Bitcoin’s bull run has entered a new phase, with prices steadily climbing and volatility dropping—mirroring trends in traditional financial markets. Since November 2024, BTC has surged 68% from $70,000 to over $118,000, yet both realized and implied volatility have declined sharply. This marks a shift from previous cycles, where rising prices typically fueled wild swings.
Analysts say the change reflects growing institutional adoption. Volmex’s BVIV index, which measures 30-day implied volatility from bitcoin options, dropped from 70% to 40% since January 2025, its lowest since October 2023. Deribit’s DVOL shows a similar pattern. Unlike retail-fueled parabolic rallies of the past, this cycle is characterized by orderly institutional flows, dampening price fluctuations.

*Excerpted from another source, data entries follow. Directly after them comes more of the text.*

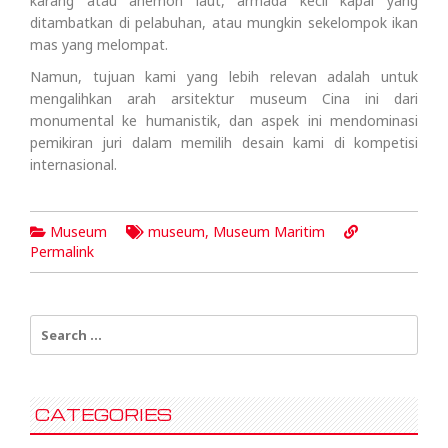
karang atau anemon laut, armada kecil kapal yang
ditambatkan di pelabuhan, atau mungkin sekelompok ikan
mas yang melompat.
Namun, tujuan kami yang lebih relevan adalah untuk
mengalihkan arah arsitektur museum Cina ini dari
monumental ke humanistik, dan aspek ini mendominasi
pemikiran juri dalam memilih desain kami di kompetisi
internasional.
Museum
museum
,
Museum Maritim
Permalink
Search
for:
CATEGORIES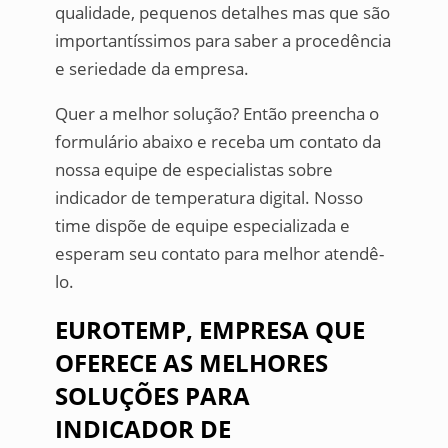
qualidade, pequenos detalhes mas que são
importantíssimos para saber a procedência
e seriedade da empresa.
Quer a melhor solução? Então preencha o
formulário abaixo e receba um contato da
nossa equipe de especialistas sobre
indicador de temperatura digital. Nosso
time dispõe de equipe especializada e
esperam seu contato para melhor atendê-
lo.
EUROTEMP, EMPRESA QUE
OFERECE AS MELHORES
SOLUÇÕES PARA
INDICADOR DE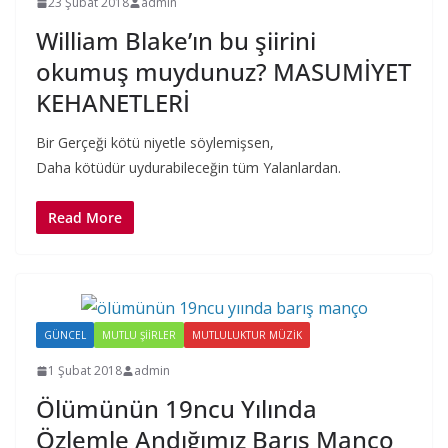
23 Şubat 2018
admin
William Blake’ın bu şiirini
okumuş muydunuz? MASUMİYET
KEHANETLERİ
Bir Gerçeği kötü niyetle söylemişsen,
Daha kötüdür uydurabileceğin tüm Yalanlardan.
Read More
GÜNCEL
MUTLU ŞIIRLER
MUTLULUKTUR MÜZIK
1 Şubat 2018
admin
Ölümünün 19ncu Yılında
Özlemle Andığımız Barış Manço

Experts attribute the subdued volatility to structural changes. Institutions are selling covered calls to generate yield, especially with the rise of bitcoin ETFs like BlackRock’s IBIT. These strategies suppress implied volatility, even as spot prices rise. Market makers, balancing risks from long vega exposure, also contribute by selling volatility.
Bitcoin’s 30-day realized volatility has dropped from 85% in early 2024 to around 28%—reflecting the calm. Liquidity depth and the maturing asset profile are key reasons, with large players now requiring more capital to move prices. While macro conditions, such as a weakening U.S. dollar and expected rate cuts, support continued growth, analysts caution that volatility could spike if panic sets in.
For now, BTC’s ascent resembles a steady train ride—less speculative, more strategic. As institutional demand grows, bitcoin’s correlation with volatility continues to break down, underscoring its evolution into a more stable financial asset.